Some of my friends are expecting, and I have to fight the urge to issue dire warnings about what they might face.  Instead, I try to divert that energy to more productive ways of helping them through the hardest parts.  I take note of foods they might enjoy when sleep-deprived and plan to check in regularly after the baby’s arrival.  My advice, when it slips out, includes comments about how life gets easier as they get a little older.  I want to offer hope, not scare-mongering.

Next week is the prospective graduate student visit.  In my field, applicants to a PhD program are typically flown out for department visits after admission, so the purpose of the visit is primarily to demonstrate how wonderful and productive and prestigious our department is.  We are a highly-ranked department, and most of the applicants we accept will also have offers from other well-known schools.

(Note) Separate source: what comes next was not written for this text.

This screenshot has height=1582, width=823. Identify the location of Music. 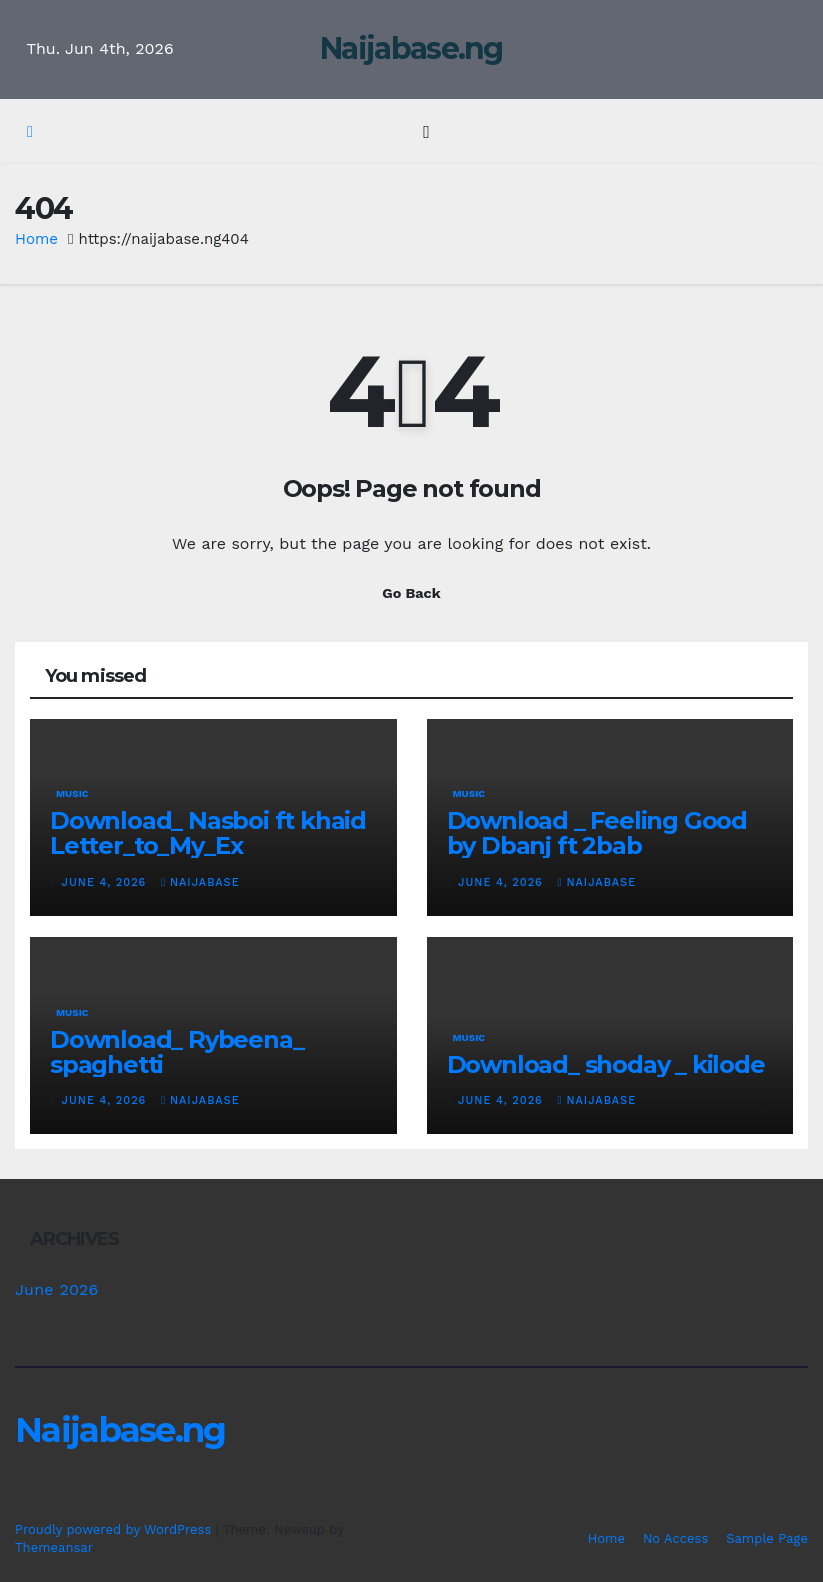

Every year, I am tempted to scare off the prospective students, to scream, “Avoid grad school!  SAVE YOURSELVES WHILE YOU STILL CAN!”  I, of course, do not do this.

Unlike expectant parents, prospective graduate students still have the option to back out completely.  They could still decide that this whole grad school thing is maybe not such a good idea, decline all of their offers, and go on to a real job that pays much, much more.  But they won’t.  They’ve come this far, accumulating undergraduate research experience and writing stellar personal statements; they are convinced that a PhD is the clear next step.

I know this because I was once one of them.  The horror stories of a bitter older student wouldn’t have convinced me to swear off grad school completely, just sent me to another department.  And though our department has a few peculiarities, the fundamental problems with its culture are present at all the top schools in the field.  In fact, if you are going to sacrifice your life to research, there are some pretty good reasons to do it here.

And so I behave myself around the visitors.  I stay honest but positive, and I turn my attention toward offering support to the students already here.  Chances are, those who decide to attend will be mostly happy.  Not everyone finds grad school as despair-inducing as I do, just as not all new parents will experience their child’s infancy the way my husband and I did.

This post might make it sound like I have this whole advice-giving thing figured out, but I really, really don’t.  Like almost everything I do, I’m making it up as I go.

What would you say to expectant parents, prospective grad students, and others in analogous situations?